Once home, the nettles can be kept in the refrigerator in plastic bags, containers or bins with good airflow (so condensation won’t build up). Alternatively, they can be blanched in hot water and dunked in an ice bath, then saved in the fridge for up to a week. Or, they can be vacuum-sealed and frozen for later use.

One of Gutierrez’s favorite ways to savor nettles is in a Filipino dish called laing, which he likens to braised collard greens. Traditionally the meal features tarot leaves, for which nettles can be substituted, that get braised with Thai coconut milk—to cut the spiciness from Thai chilis—plus cooked with garlic, onion and vinegar. This flavorful vegetarian dish then is served over rice. It has antioxidants and helps with high blood pressure, something, he says, Filipinos often must consider to offset other dietary proclivities like crispy pork. But nettles can also be enjoyed as dehydrated chips, as pesto on burrata or flat-bread, in salads or simply sautéed with garlic, butter and salt.

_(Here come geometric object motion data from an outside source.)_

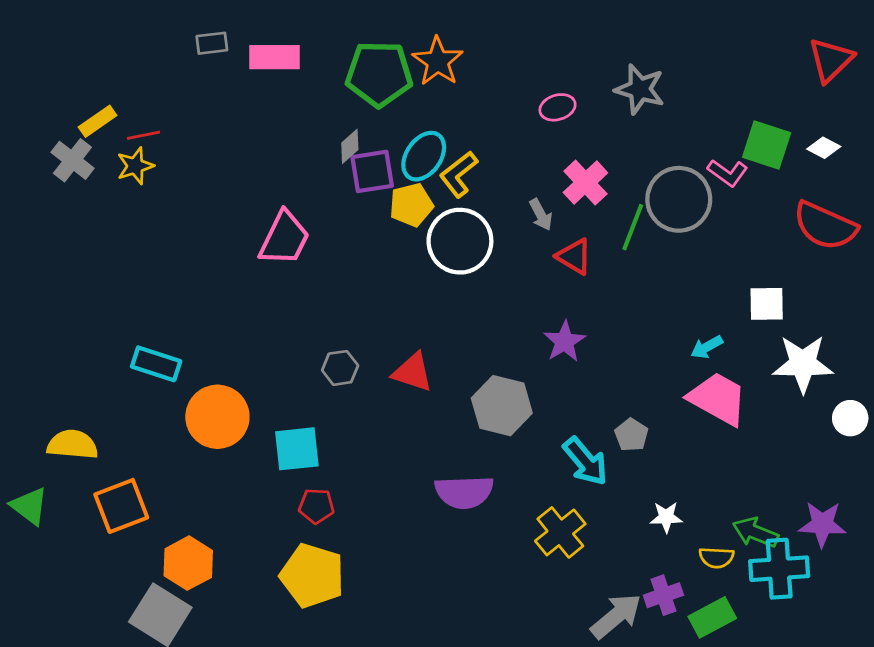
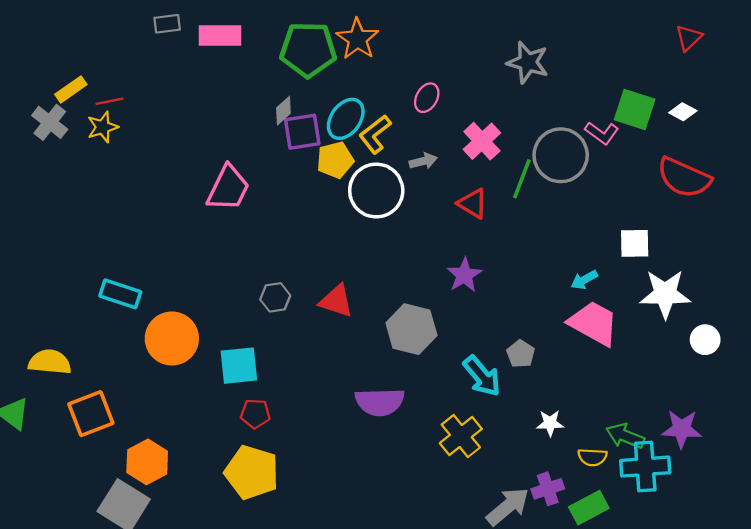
red triangle: (831, 60) -> (689, 38), size x0.7
pink ellipse: (558, 107) -> (427, 98), moved, turned -44
gray arrow: (541, 215) -> (423, 161), moved, turned -76

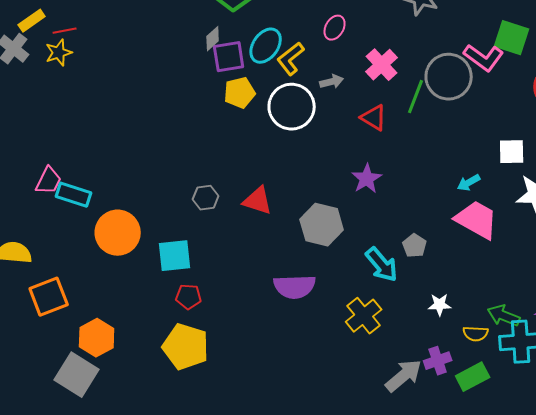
pink L-shape: (602, 133) -> (484, 58), size x1.4
yellow pentagon: (335, 160) -> (240, 93), moved
pink trapezoid: (228, 188) -> (49, 181), moved, size x0.7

Non-foraging home chefs can find nettle plants at spots like Casa Cano Farms, which has a spring plant nursery at its location just south of Spokane in Valleyford. Beginning in May, they sell stinging nettle plants in 3.5-inch pots. “Nettles are perennials and spread through rhizomes and by seed,” Madyson Versteeg of Casa Cano Farms explained. “They can be planted in the ground or in containers, and prefer rich soil with lots of moisture.” Their crew recommends planting them somewhere where they have room to spread. “To harvest, wear gloves or carefully just touch the tops of leaves (which don’t sting), and cut or pinch the tender ends of shoots off into a container,” Versteeg said. Ideally nettles get harvested early in the season before flowers begin to form. A nettle’s sting gets disarmed when they are heated, dried or mashed.

“Nettle starts are most popular with people who are familiar with how good they are for you, and [those] who have the space and desire to grow them at home,” Versteeg said.